The root key is always 8192 bits.
$ openssl genrsa -F4 -out root_key.pem 8192
The signing key can be between 1024-8192 bits.
$ openssl genrsa -F4 -out signing_key.pem <1024|2048|4096|8192>
Note: The -F4 option must be specified to generate RSA keys with a public
exponent of 65535. RSA keys with 3 as a public exponent (the default)
won't work.
* Step 2: Generate pre-processed public versions of the above keys using
dumpRSAPublicKey. This utility expects an x509 certificate as
input, and emits an intermediate representation for further
processing.
$ openssl req -batch -new -x509 -key root_key.pem -out root_key.crt
$ openssl req -batch -new -x509 -key signing_key.pem -out signing_key.crt
$ dumpRSAPublicKey root_key.crt > root_key.keyb
$ dumpRSAPublicKey signing_key.crt > signing_key.keyb
************** TODO: STUFF PAST HERE IS OUT OF DATE ***************
At this point we have all the requisite keys needed to generate a signed
firmware image.
.pem RSA Public/Private Key Pair
.crt X509 Key Certificate
.keyb Pre-processed RSA Public Key
* Step 3: Use utility/firmware_utility to generate a signed firmare blob.

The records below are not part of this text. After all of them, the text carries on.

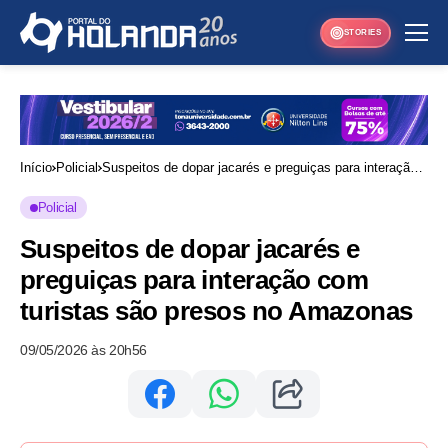
STORIES
Início
Policial
Suspeitos de dopar jacarés e preguiças para interação
com turistas são presos no Amazonas
Policial
Suspeitos de dopar jacarés e
preguiças para interação com
turistas são presos no Amazonas
09/05/2026 às 20h56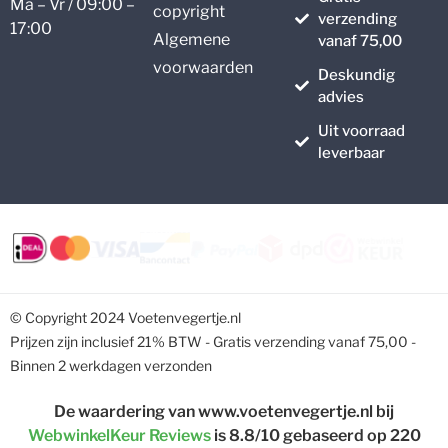
Ma – Vr / 09:00 –
copyright
verzending
17:00
Algemene
vanaf 75,00
voorwaarden
Deskundig
advies
Uit voorraad
leverbaar
© Copyright 2024 Voetenvegertje.nl
Prijzen zijn inclusief 21% BTW - Gratis verzending vanaf 75,00 -
Binnen 2 werkdagen verzonden
De waardering van www.voetenvegertje.nl bij
WebwinkelKeur Reviews
is 8.8/10 gebaseerd op 220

$ utility/firmware_utility --generate \
--root_key root_key.pem \
--firmware_sign_key signing_key.pem \
--firmware_sign_key_pub signing_key.keyb \
--firmware_sign_algorithm <algoid> \
--firmware_key_version 1 \
--firmware_version 1 \
--in <firmware blob file> \
--out <output file>
Where <algoid> is based on the signature algorithm to use for firmware
signining. The list of <algoid> specifications can be output by running
'utility/firmware_utility' without any arguments.
Note: --firmware_key_version and --firmware_version are part of a signed
image and are used to prevent rollbacks to older version. For testing,
they can just be set to valid values.
* Step 4: Verify that this image verifies.
$ utility/firmware_utility --verify \
--in <signed firmware image>
--root_key_pub root_key.keyb
Verification SUCCESS.
Note: The verification functions expects a pointer to the
pre-processed public root key as input. For testing purposes,
root_key.keyb can be stored in RW part of the firmware. For the
final firmware, this will be a fixed public key which cannot be
changed and must be stored in RO firmware.
----------
Generating a signed kernel image:
----------
The steps for generating a signed kernel image are similar to that of
a firmware image. Since verification is chained - RO firmware verifies
RW firmware which verifies the kernel, only the keys change. An additional
kernel signing key must be generated. The firmware signing generated above
is the root key equivalent for signed kernel images.